With the decline in ratings slowing, second quarter ad revenue is likely to be flat as media companies start to report second quarter earnings, according to analyst Michael Nathanson of MoffettNathanson Research.
In a report Thursday, Nathanson upgraded his ad revenue forecast to a 0.5% decline to $9.2 billion. The slight decrease follows five straight quarter of much steeper declines.
On the broadcast side, Nathanson sees revenue down 2.6% to $3.2 billion, factoring gains at ABC from the high ratings Roseanne garnered before being canceled and revenue Fox generated for early World Cup action.
Cable networks show a 0.7% increase to $6 billion. Nathanson adjusted Disney upwards to flat because of additional NBA playoff games and lowered Viacom because of ratings issues. The big gains in the quarter are Fox, Discovery and Time Warner. Viacom is expected to be down 3% in ad revenue.

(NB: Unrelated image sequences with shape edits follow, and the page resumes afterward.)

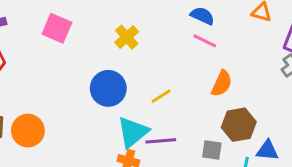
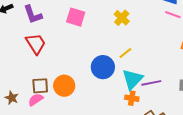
blue circle: (108, 88) -> (103, 67), moved
yellow line: (161, 96) -> (125, 53), moved

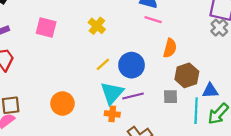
blue circle: (103, 67) -> (132, 65), moved
orange circle: (64, 86) -> (62, 103), moved

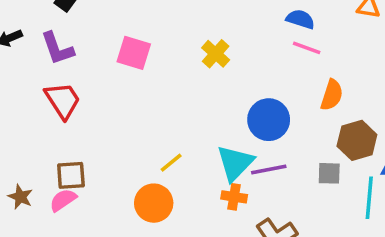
yellow line: (103, 64) -> (171, 163), moved
orange circle: (62, 103) -> (154, 203), moved

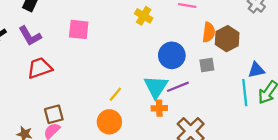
yellow cross: (216, 54) -> (144, 16), moved
red trapezoid: (63, 100) -> (40, 68), turned -65
brown hexagon: (357, 140) -> (227, 39), moved
gray square: (329, 173) -> (207, 65), moved

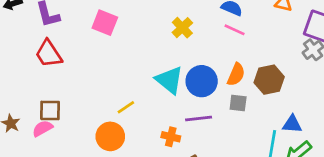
orange semicircle: (209, 32) -> (236, 74), moved
red trapezoid: (40, 68) -> (49, 54), turned -120
cyan triangle: (156, 87) -> (169, 80), moved, turned -40

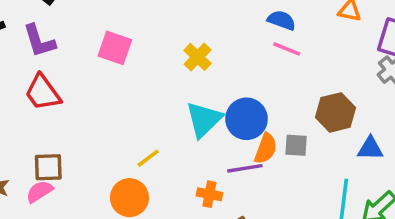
yellow cross: (182, 28) -> (198, 57), moved
orange semicircle: (236, 74) -> (266, 148), moved
cyan triangle: (169, 80) -> (204, 119), turned 40
blue triangle: (292, 124) -> (370, 148), moved

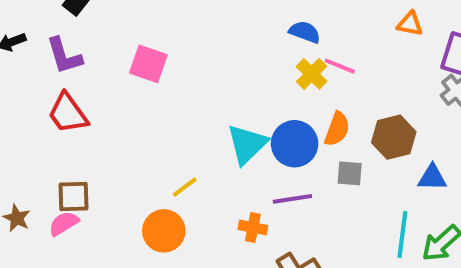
blue semicircle: (282, 20) -> (305, 32), moved
yellow cross: (198, 57) -> (312, 74), moved
orange semicircle: (266, 148) -> (337, 129), moved

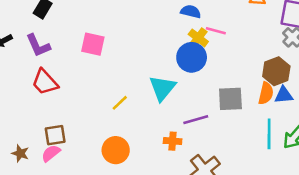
orange semicircle: (337, 129) -> (266, 93), moved
brown hexagon: (394, 137) -> (276, 71), moved
blue circle: (295, 144) -> (192, 57), moved
gray square: (350, 173) -> (230, 99), size x1.5
yellow line: (185, 187) -> (120, 103), moved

Nathanson sounded a note of concern in regard to domestic cable affiliate fees. He sees their growth slowing to 4.5% in the quarter, which could be the smallest increase in 4 years as the impact of big-bundle pay TV cord-cutting takes hold.
The quarter has been a good one for media investors, mainly because of the bidding war for 21st Century Fox and the closing of AT&T acquisition of Time Warner.
“The upshot of all this craziness is that media stocks enjoyed their best quarterly performance in a long, long time, with almost every company – except Viacom – significantly outperforming the S&P 500, driven by multiple expansions,” Nathanson said.